The U.S. government began to understand the threat level imposed by the Axis powers, and in November 1939 altered previous neutrality legislation to permit the shipment of war supplies to China and Europe on a cash-and-carry basis. In 1941, Congress passed the Lend-Lease Act, which actually placed the United States in a quasi-war between its merchant fleet and Hitler’s submarines. But the American public was only semiconscious of these events, and in no way were the country’s cities, small towns and agricultural regions ready for war. The “sleeping giant” wouldn’t awaken until Sunday morning, December 7, 1941. Once awakened, America began turning out war production at every level of its industry and agriculture. 

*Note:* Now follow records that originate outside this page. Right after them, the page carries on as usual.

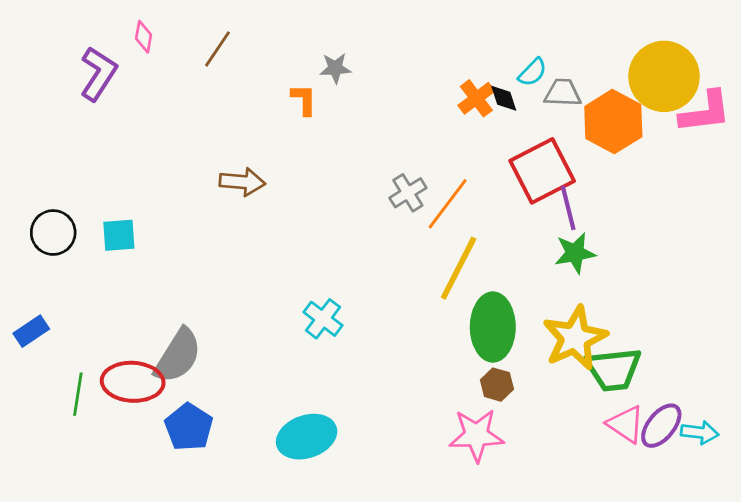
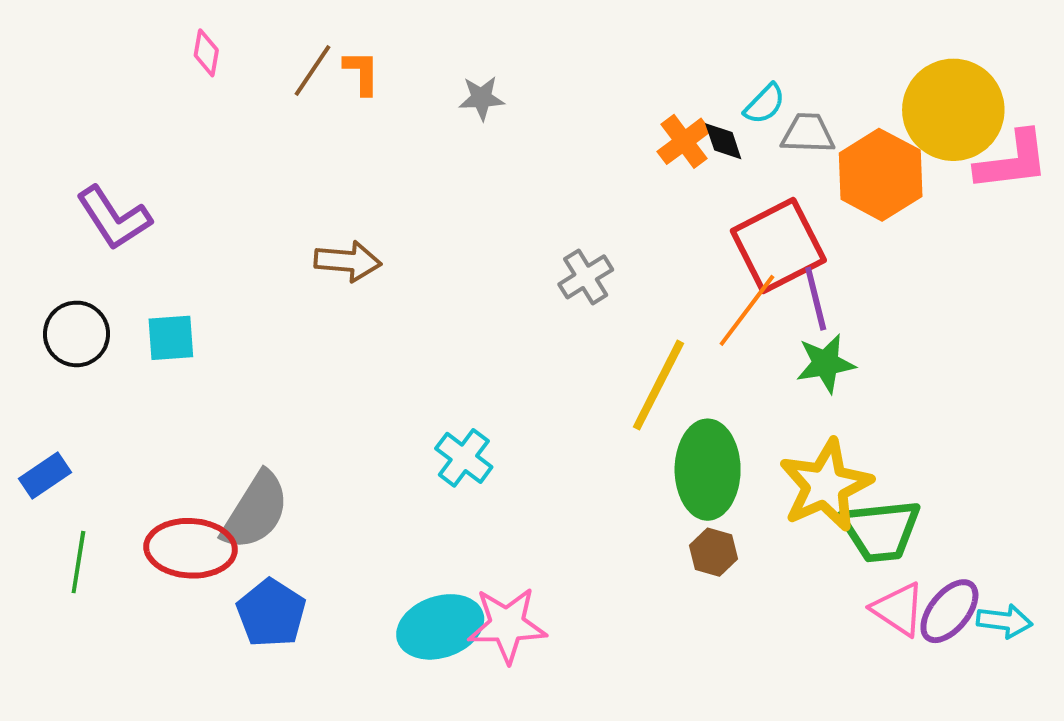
purple L-shape: (98, 74) -> (114, 218), moved, turned 114
orange L-shape: (304, 100) -> (362, 72), moved
orange line: (448, 204) -> (747, 310), moved
green line: (78, 394) -> (78, 562), moved
pink star: (476, 435) -> (507, 625), moved

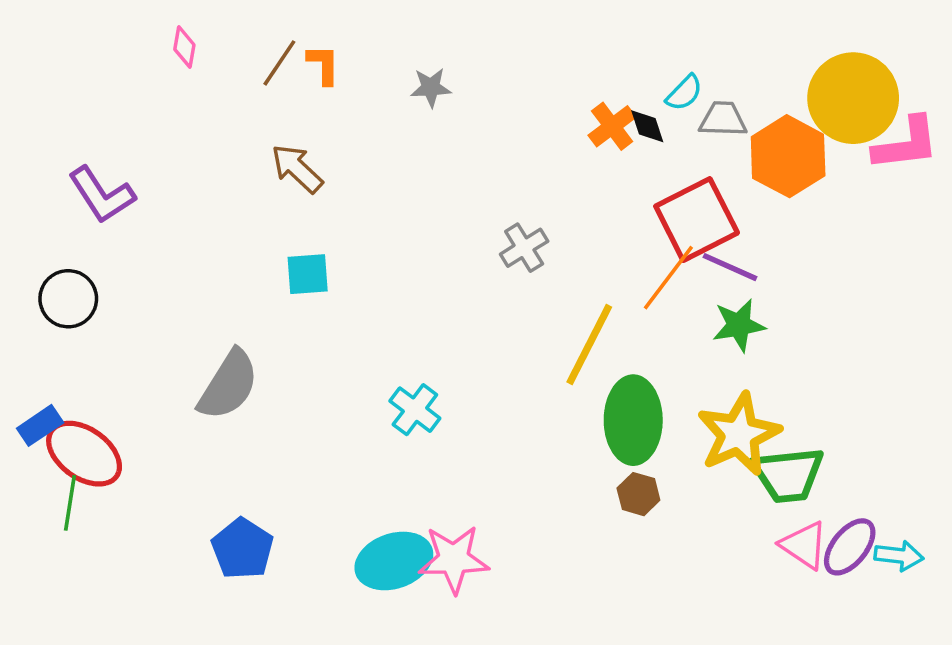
brown arrow: (348, 261) -> (297, 168), moved, turned -142
purple line: (816, 299) -> (730, 267), turned -52
cyan square: (171, 338) -> (308, 274), moved
gray semicircle: (255, 511) -> (228, 385), moved
red ellipse: (191, 548) -> (84, 454), moved, turned 32

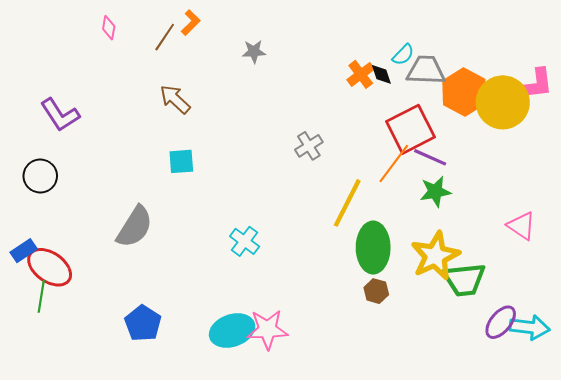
orange L-shape: (323, 65) -> (191, 23), moved, turned 45
yellow circle: (853, 98) -> (503, 102), moved
gray trapezoid: (723, 119) -> (426, 70), size x1.4
pink triangle: (804, 545) -> (521, 226), moved
cyan arrow: (899, 556) -> (530, 327), size x1.4

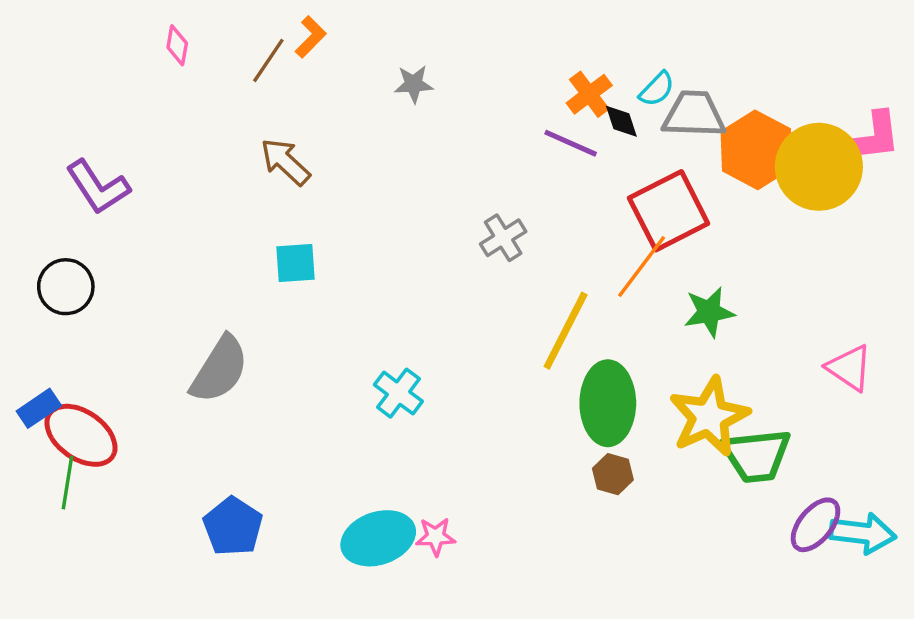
orange cross: (361, 74) -> (589, 94), moved
purple line: (430, 157) -> (571, 143), moved
pink star: (267, 329) -> (436, 537), size x0.6

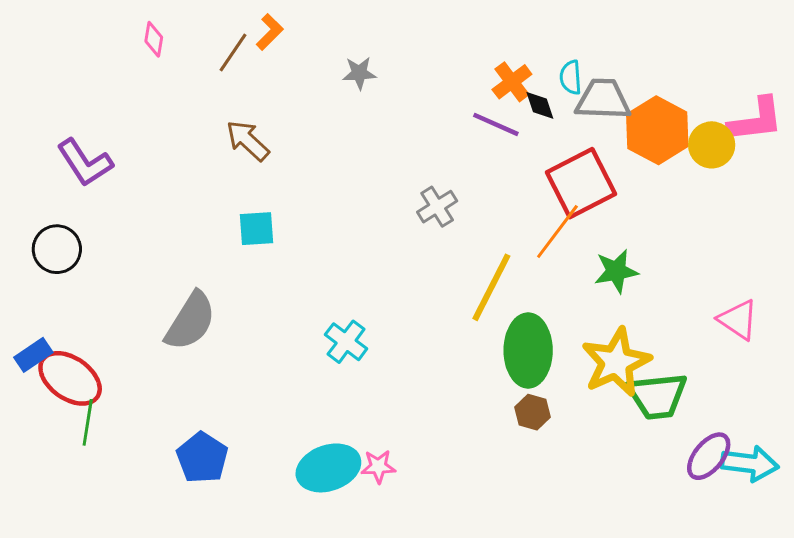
cyan semicircle: (657, 89) -> (571, 77), turned 132
yellow circle: (819, 167) -> (712, 145), size x0.6
green line: (67, 483) -> (88, 422), moved

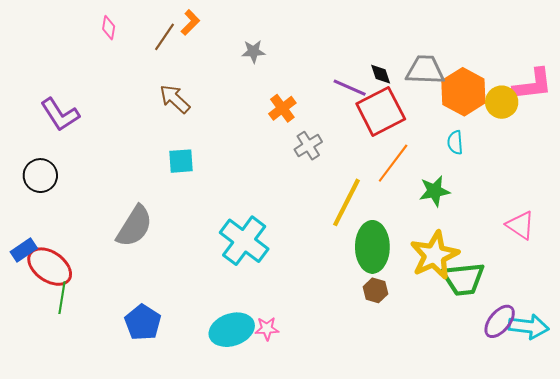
cyan semicircle: (571, 77) -> (455, 142), moved
orange cross: (512, 82) -> (282, 108), moved
red square: (581, 183) -> (381, 111), moved
cyan cross: (346, 342) -> (244, 241), size x1.6

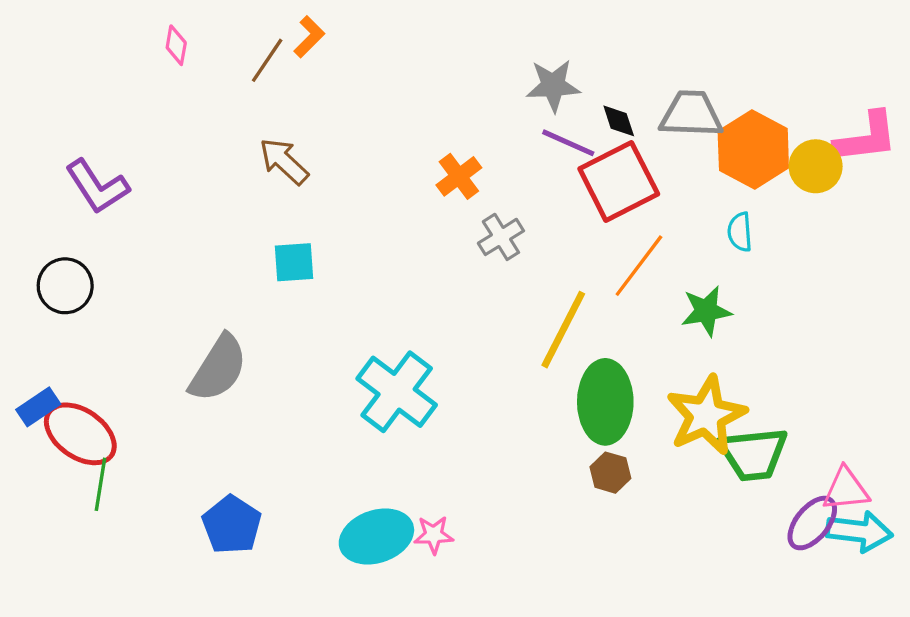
gray star: (253, 51) -> (553, 86), moved, size x1.4
pink triangle: (520, 225) -> (846, 489), moved, turned -40

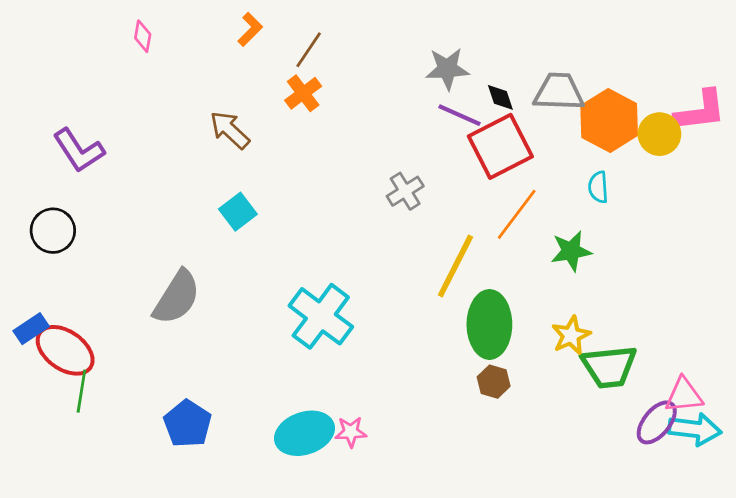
brown line: (267, 60) -> (309, 50), moved
orange cross: (459, 176) -> (303, 93), moved
cyan square: (294, 262) -> (238, 212), turned -33
yellow star: (706, 415) -> (571, 335), size x0.6

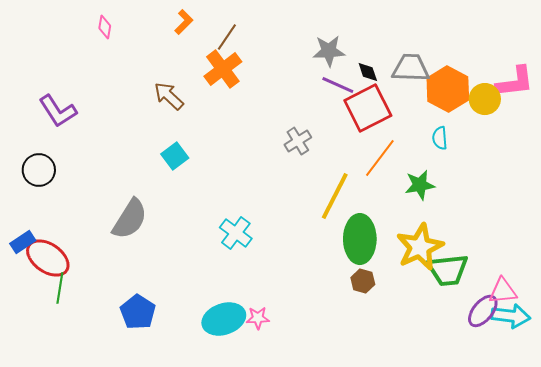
orange cross: (303, 93) -> (223, 69), size x1.4
cyan cross: (321, 316) -> (236, 233), size x0.7
yellow star: (571, 335) -> (420, 247), size x1.6

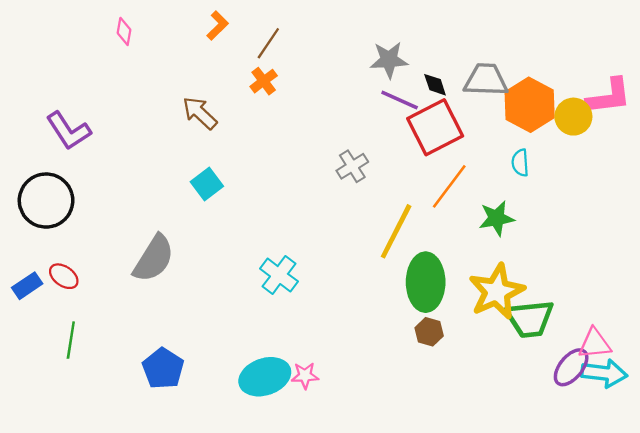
orange cross: (223, 69) -> (264, 81), size x0.6
black circle: (39, 170) -> (46, 201), size x1.4
red ellipse: (48, 258) -> (64, 276), moved, size x0.6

Lesson from PBS’ The War:  A Ken Burns Documentary:  On the Home Front  and War Bonds   article.  

Axis Powers Surrender

VE and VJ Days   (Standard 1.8.6d)

After the War  

Political and Economic Forces (Standard 2.8.6-7)

Europe and Eastern Asia had been destroyed by the war, and territories that had been occupied by Germany and Japan during the war needed to be returned and original national boundaries re-established.  The world had to be put right again, so the difficult work of redefining and rebuilding began.  

  • Germany was split in two by the Berlin Wall where the eastern part, as well as many countries in Eastern Europe such as Poland, Romania, Bulgaria, Albania, Hungary, and Czechoslovakia, were controlled by communist USSR and the western part by Allies.  Europe needed money to finance the reconstruction of roads, bridges, buildings that were destroyed in by bombing.  So, the United States offered aid in the form of the Marshall Plan to help Europe recover.  This article, “Rebuilding the World After the War”, by The Guardian gives a nice overview of the work of reconstruction.  

The Marshall Plan 

History Channel videos on Eisenhower and Marshall Plan 

Post-War Europe: the Berlin Airlift & the Marshall Plan – Video & Lesson Transcript |

  • After Japan’s defeat, the United States led the Allies in the occupation and rehabilitation of the Japanese state. Between 1945 and 1952, the U.S. occupying forces, led by General Douglas A. MacArthur, enacted widespread military, political, economic, and social reforms. Japan became an independent nation again in 1952.  This article by the Office of the Historian, “Occupation and Reconstruction of Japan” provides an overview of the task of rebuilding.  
  • Like Germany, Korea was split in two with the north controlled by USSR and the south by Allies until free elections by the Korean people could reunite the country.  This never happened because the USSR reneged on this agreement and it is still split today. 
  • In China, a civil war between the communists and nationalists that had started prior to World War II continued.  The communists won and the nationalists fled to Taiwan.   This article talks about the division in the far east after the war. 

Punishment, Prevention, and New Alliances (Standard 2.8.8)

Also, many leaders of Axis powers were brought to trial for crimes against humanity.  Perpetrators of the Holocaust and leaders who sanctioned torture of war prisoners were accused of violating rules of the Geneva convention and were subsequently executed for their actions. 

The United Nations was formed in order to prevent another war.  Over fifty nations ultimately joined, but the “Big Five” (China, France, the Soviet Union, the United Kingdom, and the United States) remained the most powerful.  

Europe split between the eastern and western blocks.  The communist eastern block was controlled the the Soviet Union, forming an alliance under the Warsaw Pact.  The western block was united under the NATO alliance.  This configuration set the stage for the Cold War.